Chapter 3 Flashcards
For TT patient, WB on pressure tolerant areas. What are those areas?
patellar tendon,
pretibials
posterior distal aspect of the stump (gastrocs)
popliteal fossa, lateral fibula (not fibular head) and the tibial flares.
PTB total contact sockets help to do what?
- Ensure good venous return
2. Help prevent distal pooling
Why is the foot 1/2” medial to center of the socket in bench alingment?
brings them to a normal amount of varus at the knee
Why must valgus at the knee not occur?
This to ensure that there are minimal forces on the popliteal nerve as it courses behind the fibular head.
Why is the knee flexed to about 5 degrees in the socket?
enhanced patellar tendon weight bearing
decrease lumbar lordosis
If the socket is too far anterior (foot too far posterior), where will there be excessive pressures?

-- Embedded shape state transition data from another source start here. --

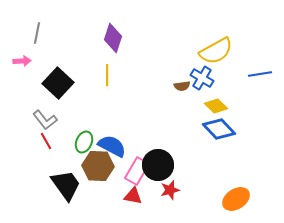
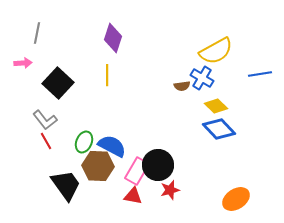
pink arrow: moved 1 px right, 2 px down
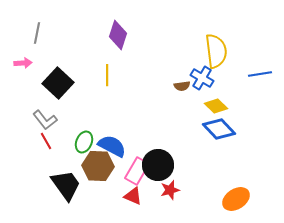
purple diamond: moved 5 px right, 3 px up
yellow semicircle: rotated 68 degrees counterclockwise
red triangle: rotated 12 degrees clockwise
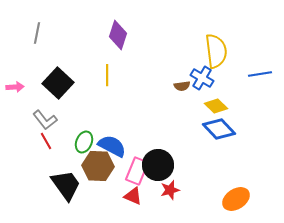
pink arrow: moved 8 px left, 24 px down
pink rectangle: rotated 8 degrees counterclockwise
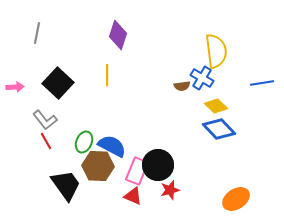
blue line: moved 2 px right, 9 px down
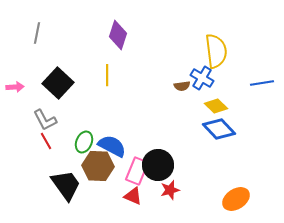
gray L-shape: rotated 10 degrees clockwise
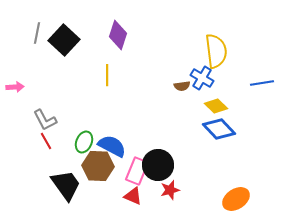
black square: moved 6 px right, 43 px up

anterodistal and posteroproximal pressures
If the socket is too far posterior (foot too far anterior), what will occur at the knee?
hyperextension = knee instability
What will the head, arms, and trunk do for foot stability during stance phase of gait?
Move the body over the foot for stability
If the foot is too far anterior (socket too far posterior), where will there be excessive pressures?
anteroproximal and posterior distal pressures
Where is breakdown more common in a TF amputee?
groin, hamstring tendons, adductor longus tendon
If you see heal strike into midstance and flexion, what direction should you move the foot?
More anterior
If you see hyperextension through gait stance, what direction should you move the foot?
posterior
What is TT foot outset? How do you correct it?
- Foot too far lateral - pressure at lateral proximal and medial distal areas
- Correction: translation medially of the foot, laterally of the residual limb
What is TT foot inset? How do you correct it?
- Foot too far medial - Pressure proximal medial and pressure distal laterally
- Correction: slide foot more lateral or socket more medial
What type of stability is the most important for a TF amputee?